PROVIDED INFORMATION:

--------

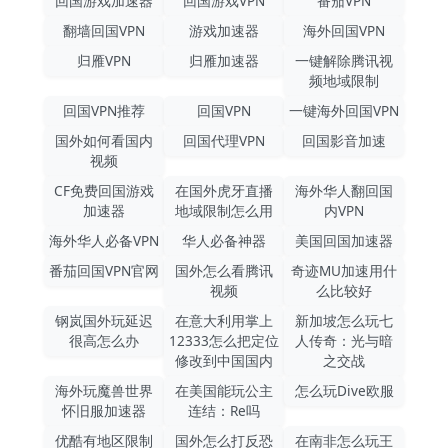
回国游戏加速器
回国游戏VPN
番茄VPN
翻墙回国VPN
游戏加速器
海外回国VPN
归雁VPN
归雁加速器
一键解除腾讯视
频地域限制
回国VPN推荐
回国VPN
一键海外回国VPN
国外如何看国内
回国代理VPN
回国影音加速
视频
CF免费回国游戏
在国外虎牙直播
海外华人翻回国
加速器
地域限制怎么用
内VPN
海外华人必备VPN
华人必备神器
美国回国加速器
番茄回国VPN官网
国外怎么看腾讯
奇迹MU加速用什
视频
么比较好
钢岚国外玩延迟
在意大利用掌上
新加坡怎么玩七
很高怎么办
12333怎么把定位
人传奇：光与暗
修改到中国国内
之交战
海外玩魔兽世界
在美国能玩公主
怎么玩Dive欧服
怀旧服加速器
连结：Re吗
优酷有地区限制
国外怎么打反恐
在南非怎么玩王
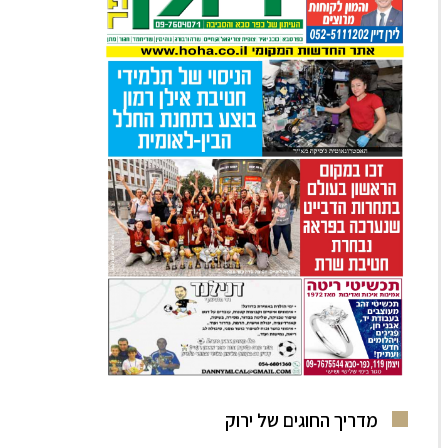
מדריך החוגים של ירוק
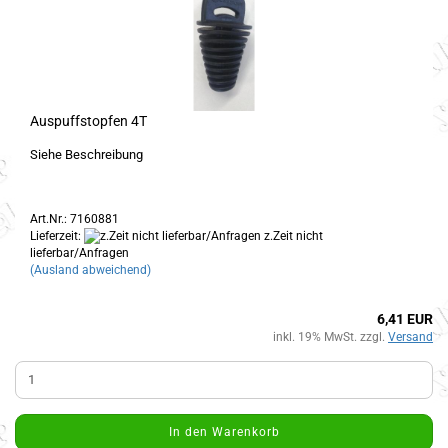
Auspuffstopfen 4T
Siehe Beschreibung
Art.Nr.: 7160881
Lieferzeit:
z.Zeit nicht
lieferbar/Anfragen
(Ausland abweichend)
6,41 EUR
inkl. 19% MwSt. zzgl.
Versand
In den Warenkorb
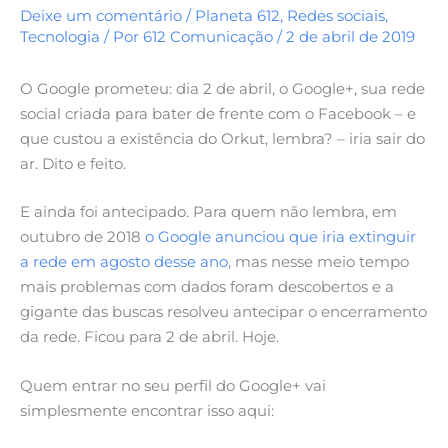
Deixe um comentário
/
Planeta 612
,
Redes sociais
,
Tecnologia
/ Por
612 Comunicação
/
2 de abril de 2019
O Google prometeu: dia 2 de abril, o Google+, sua rede
social criada para bater de frente com o Facebook – e
que custou a existência do Orkut, lembra? – iria sair do
ar. Dito e feito.
E ainda foi antecipado. Para quem não lembra, em
outubro de 2018
o Google anunciou que iria extinguir
a rede em agosto desse ano
, mas nesse meio tempo
mais problemas com dados foram descobertos e a
gigante das buscas resolveu antecipar o encerramento
da rede. Ficou para 2 de abril. Hoje.
Quem entrar no seu perfil do Google+ vai
simplesmente encontrar isso aqui:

--------

PROBLEM REQUIREMENTS:
Exactly the lines above, from the one containing "lieferbar/Anfragen" down to the one containing "da rede. Ficou para 2 de abril. Hoje.", are to be repeated, including both ends. Pictures are not part of the copy.

WORKED SOLUTION:
lieferbar/Anfragen
(Ausland abweichend)
6,41 EUR
inkl. 19% MwSt. zzgl.
Versand
In den Warenkorb
Deixe um comentário
/
Planeta 612
,
Redes sociais
,
Tecnologia
/ Por
612 Comunicação
/
2 de abril de 2019
O Google prometeu: dia 2 de abril, o Google+, sua rede
social criada para bater de frente com o Facebook – e
que custou a existência do Orkut, lembra? – iria sair do
ar. Dito e feito.
E ainda foi antecipado. Para quem não lembra, em
outubro de 2018
o Google anunciou que iria extinguir
a rede em agosto desse ano
, mas nesse meio tempo
mais problemas com dados foram descobertos e a
gigante das buscas resolveu antecipar o encerramento
da rede. Ficou para 2 de abril. Hoje.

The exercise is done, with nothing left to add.